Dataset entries
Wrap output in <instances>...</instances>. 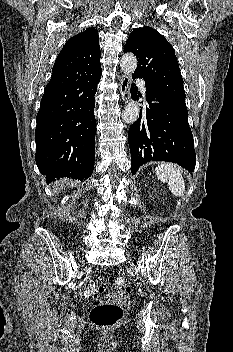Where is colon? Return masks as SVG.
<instances>
[{"mask_svg":"<svg viewBox=\"0 0 233 352\" xmlns=\"http://www.w3.org/2000/svg\"><path fill=\"white\" fill-rule=\"evenodd\" d=\"M100 281V277L94 276L88 278L85 282V295L93 300L89 311V318L98 327L110 328L121 320L123 309L117 304L104 301L100 298V295L103 293V288L99 285ZM115 286L124 289L127 293L130 292V287L124 278H117Z\"/></svg>","mask_w":233,"mask_h":352,"instance_id":"5ec220e1","label":"colon"}]
</instances>
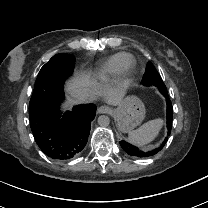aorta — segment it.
<instances>
[{"mask_svg":"<svg viewBox=\"0 0 208 208\" xmlns=\"http://www.w3.org/2000/svg\"><path fill=\"white\" fill-rule=\"evenodd\" d=\"M98 124L102 127H107L110 124V119L108 116L101 115L98 117Z\"/></svg>","mask_w":208,"mask_h":208,"instance_id":"aorta-1","label":"aorta"}]
</instances>
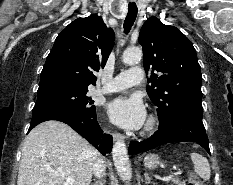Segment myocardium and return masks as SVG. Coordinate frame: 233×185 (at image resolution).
<instances>
[{
  "label": "myocardium",
  "mask_w": 233,
  "mask_h": 185,
  "mask_svg": "<svg viewBox=\"0 0 233 185\" xmlns=\"http://www.w3.org/2000/svg\"><path fill=\"white\" fill-rule=\"evenodd\" d=\"M159 126V118L155 114H150L149 117L147 118V121L145 123V126L143 128V133H152L156 131V129Z\"/></svg>",
  "instance_id": "f54148a6"
}]
</instances>
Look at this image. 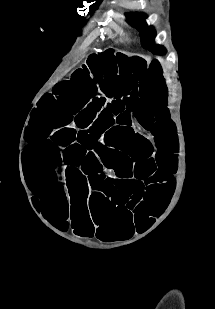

GOAL OF THE EXERCISE> Beginning with the line that contains "Segment myocardium and" and ending with the last line of the data, transcribe each line exactly; pictures stay out.

ANSWER TO THIS PROBLEM>
Segment myocardium and return masks as SVG. Coordinate frame: 233×185 (at image resolution).
<instances>
[{
  "label": "myocardium",
  "mask_w": 233,
  "mask_h": 185,
  "mask_svg": "<svg viewBox=\"0 0 233 185\" xmlns=\"http://www.w3.org/2000/svg\"><path fill=\"white\" fill-rule=\"evenodd\" d=\"M159 126V118L155 114H150L149 117L147 118V121L145 123V126L143 128V133H152L156 131V129Z\"/></svg>",
  "instance_id": "f54148a6"
}]
</instances>
Look at this image. 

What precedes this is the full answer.